Na Alemanha, a economia continuou o seu crescimento moderado no final de 2016. Como informou o Serviço Federal de Estatística (Destatis) em sua primeira versão de 14 de fevereiro de 2017, o Produto Interno Bruto (PIB) aumentou 0,4% – ao preço, sazonal e calendário – no quarto trimestre de 2016 em relação ao trimestre anterior. A situação econômica da Alemanha em 2016 caracterizou-se por um crescimento sólido e estável (+ 0,7% no primeiro trimestre, + 0,5% no segundo trimestre e + 0,1% no terceiro trimestre). Para todo o ano de 2016, o aumento ficou em 1,9% (ajustado pelo calendário: + 1,8%). O resultado anual do PIB provisório divulgado em janeiro foi confirmado.

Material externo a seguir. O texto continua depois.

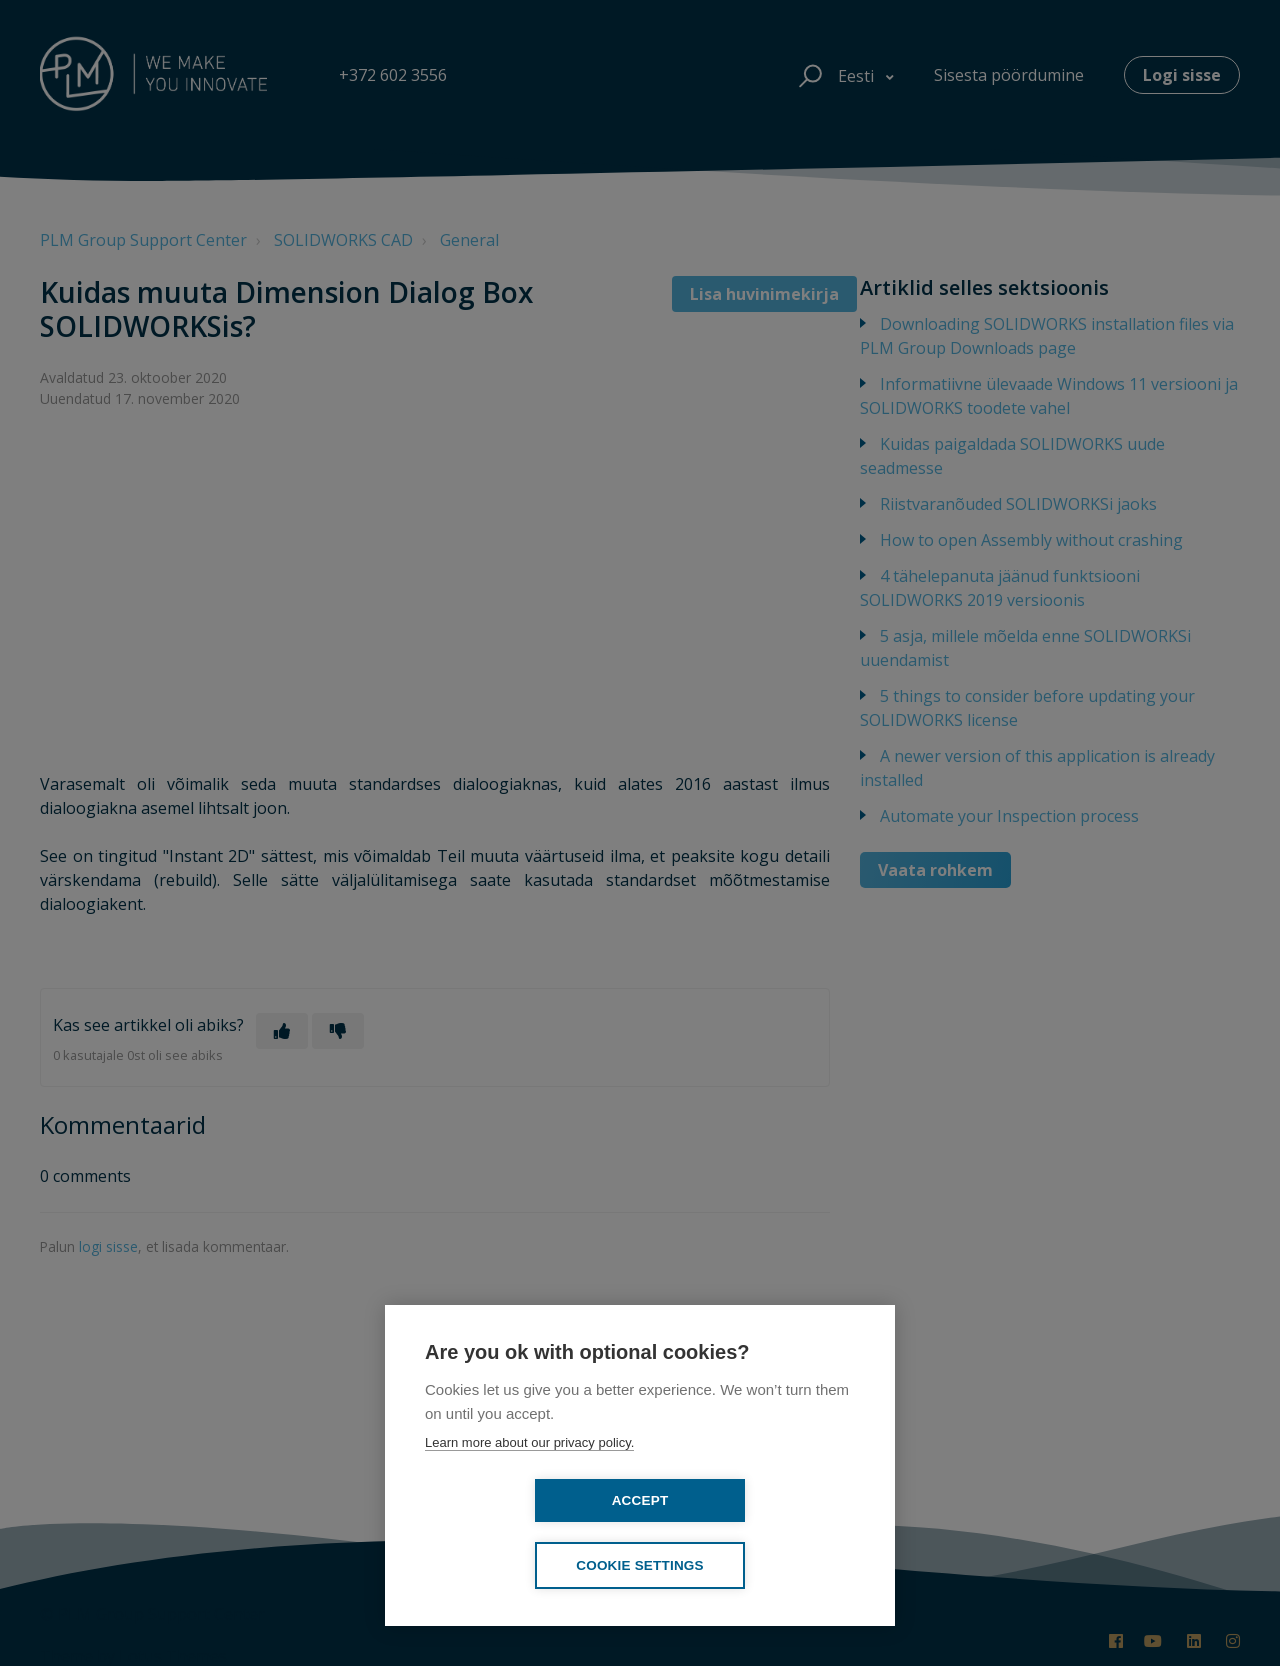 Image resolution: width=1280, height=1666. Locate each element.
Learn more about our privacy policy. (529, 1505)
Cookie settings (755, 1565)
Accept (525, 1563) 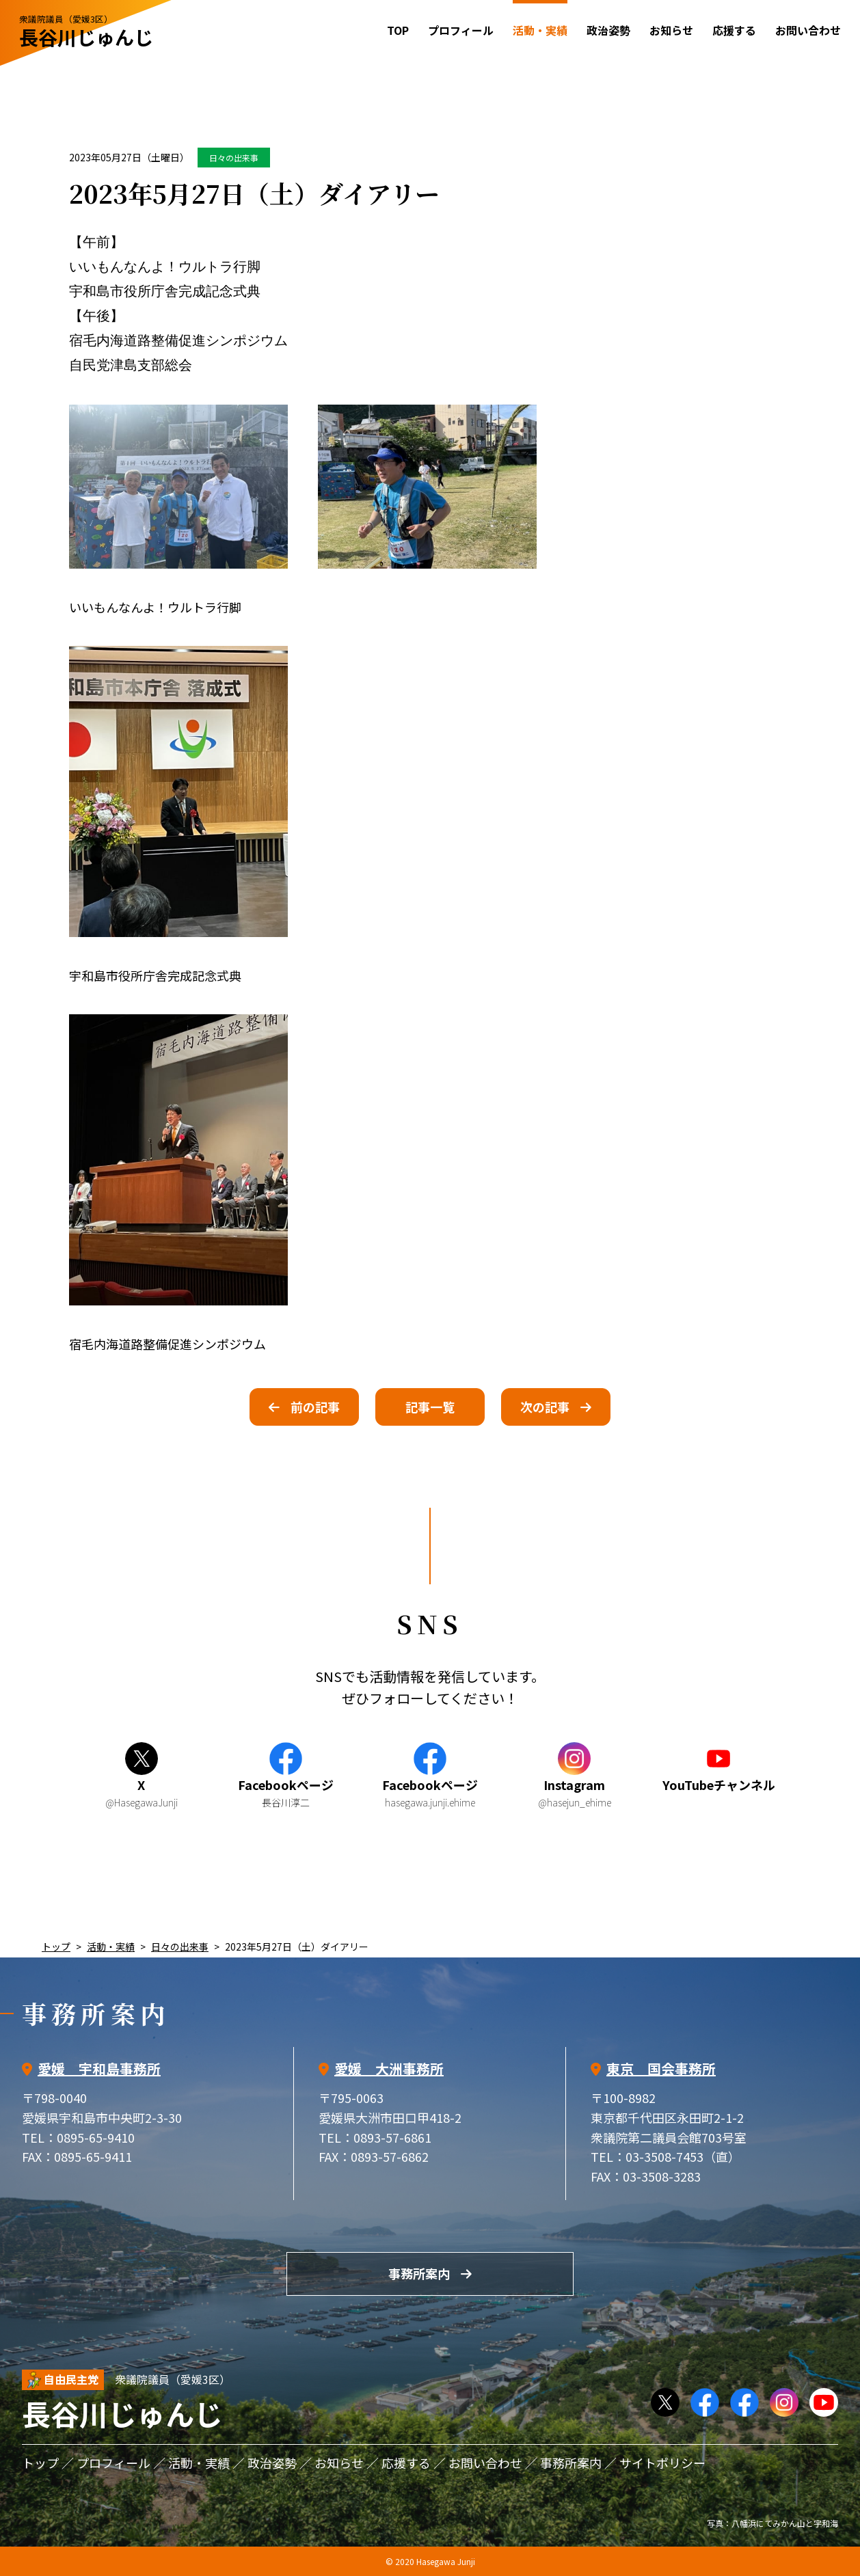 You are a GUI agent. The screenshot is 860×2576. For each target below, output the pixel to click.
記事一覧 (430, 1406)
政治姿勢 (608, 30)
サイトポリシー (662, 2462)
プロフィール (461, 30)
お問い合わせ (808, 30)
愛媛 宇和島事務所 (99, 2068)
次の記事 (544, 1406)
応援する (734, 30)
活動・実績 (111, 1946)
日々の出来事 (233, 157)
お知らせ (671, 30)
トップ (56, 1946)
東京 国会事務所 (661, 2068)
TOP (398, 30)
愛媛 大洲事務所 (389, 2068)
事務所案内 (419, 2273)
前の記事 (315, 1406) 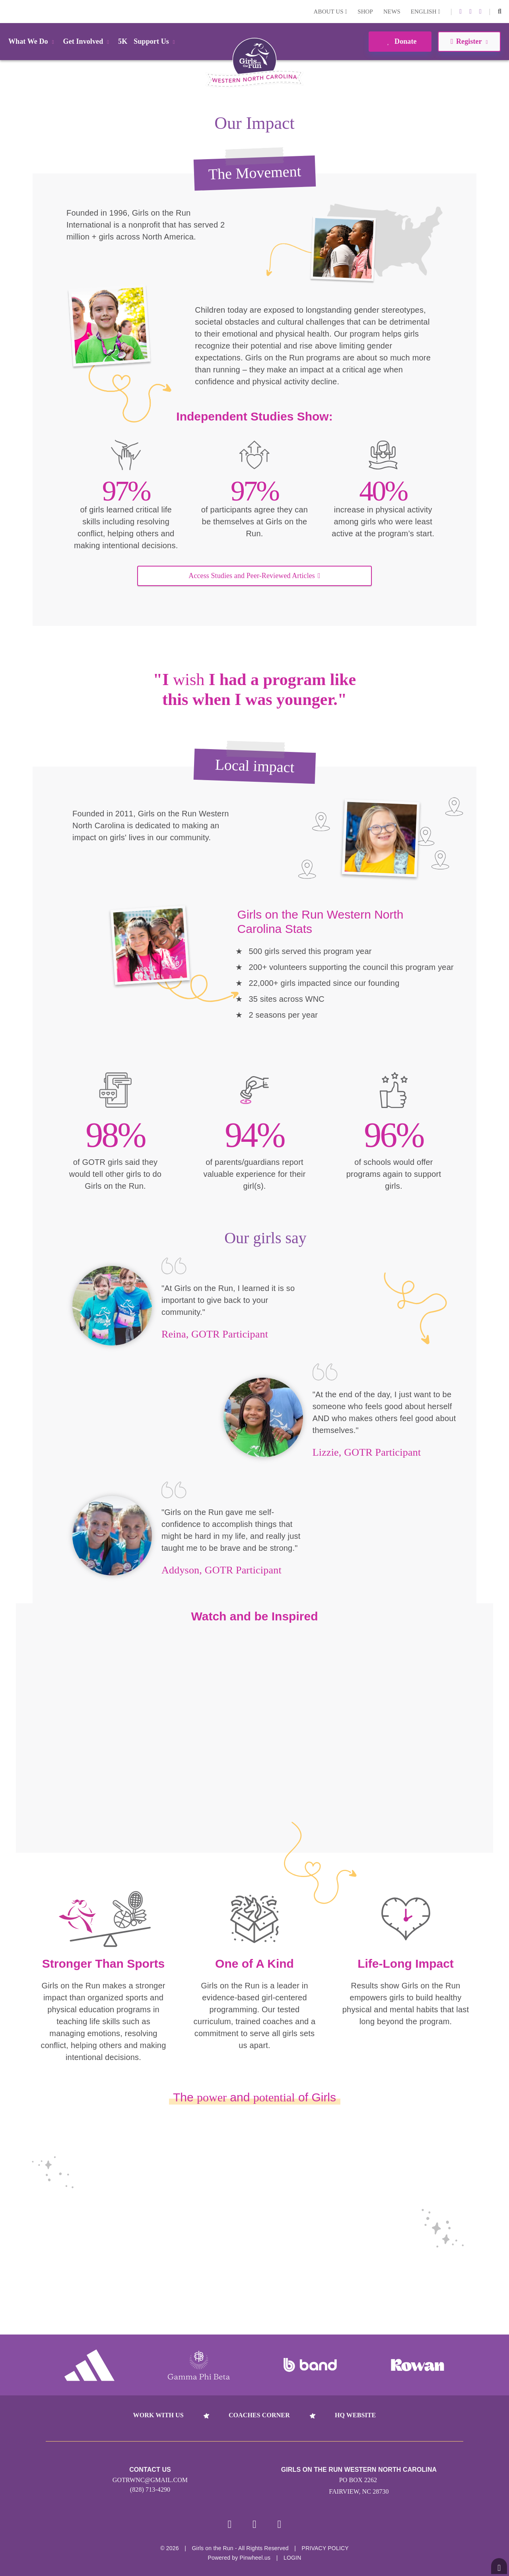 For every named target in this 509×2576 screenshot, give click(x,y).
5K (122, 41)
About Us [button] (331, 11)
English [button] (425, 11)
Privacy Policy (325, 2550)
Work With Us (158, 2415)
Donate (399, 41)
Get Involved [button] (87, 41)
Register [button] (469, 41)
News (391, 11)
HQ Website (355, 2415)
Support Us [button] (155, 41)
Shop (365, 11)
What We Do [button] (32, 41)
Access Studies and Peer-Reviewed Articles (254, 576)
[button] (499, 11)
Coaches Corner (259, 2415)
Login (7, 11)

A confiança do consumidor na Alemanha sofre um pequeno revés em fevereiro. Espera-se que tanto as expectativas econômicas quanto as de receita, bem como a propensão para comprar, diminuam. A previsão do clima do consumidor para março está em 10.0 pontos após um nível de 10.2 em fevereiro. A mudança de presidente nos Estados Unidos e o considerável aumento recente da inflação colocaram um freio no humor geralmente positivo dos consumidores em fevereiro. Os dados são do relatório GfK Consumer Climate.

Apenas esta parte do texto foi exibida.